### What you should do
Below is a listing with pictures in it. Copy it exactly without them.

────────────────────

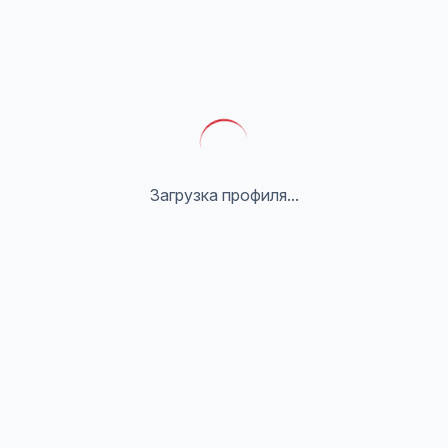
Загрузка профиля...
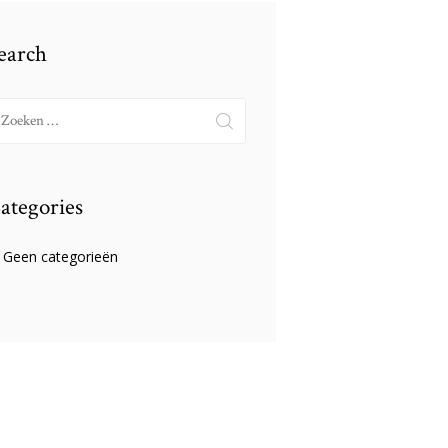
earch
oeken
ar:
ategories
Geen categorieën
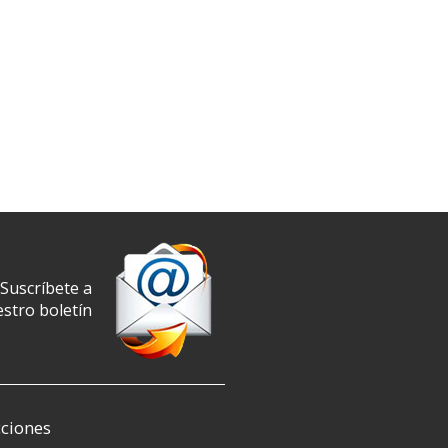
Suscríbete a
stro boletín
ciones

────────────────────

### Written answer
Загрузка профиля...
earch
oeken
ar:
ategories
Geen categorieën
Suscríbete a
stro boletín
ciones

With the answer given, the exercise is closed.